__Work request__. Print every line below exactly as written, but leave the pictures behind.

(Items from a dataset)
*** Block opens ***

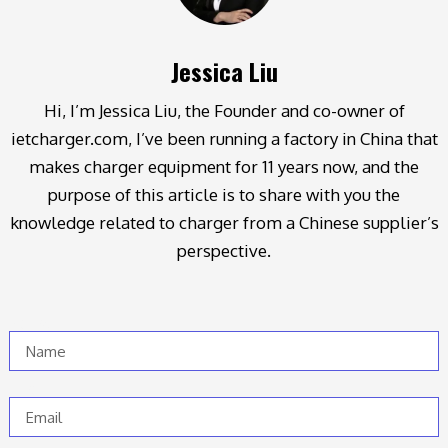
Jessica Liu
Hi, I’m Jessica Liu, the Founder and co-owner of
ietcharger.com, I’ve been running a factory in China that
makes charger equipment for 11 years now, and the
purpose of this article is to share with you the
knowledge related to charger from a Chinese supplier’s
perspective.
Name
Email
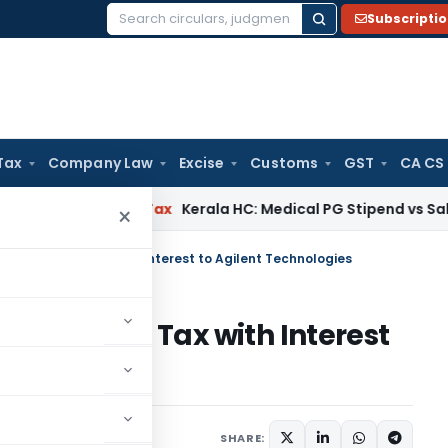
Subscripti
Search
for:
Tax
Company Law
Excise
Customs
GST
CA CS
y
Income Tax
Kerala HC: Medical PG Stipend vs Salary Disput
×
nd of Income Tax with Interest to Agilent Technologies
 of Income Tax with Interest
s
tober 4, 2025
SHARE:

*** Block closes ***

__Result of this exercise__.
Jessica Liu
Hi, I’m Jessica Liu, the Founder and co-owner of
ietcharger.com, I’ve been running a factory in China that
makes charger equipment for 11 years now, and the
purpose of this article is to share with you the
knowledge related to charger from a Chinese supplier’s
perspective.
Name
Email
Subscripti
Search
for:
Tax
Company Law
Excise
Customs
GST
CA CS
y
Income Tax
Kerala HC: Medical PG Stipend vs Salary Disput
×
nd of Income Tax with Interest to Agilent Technologies
 of Income Tax with Interest
s
tober 4, 2025
SHARE:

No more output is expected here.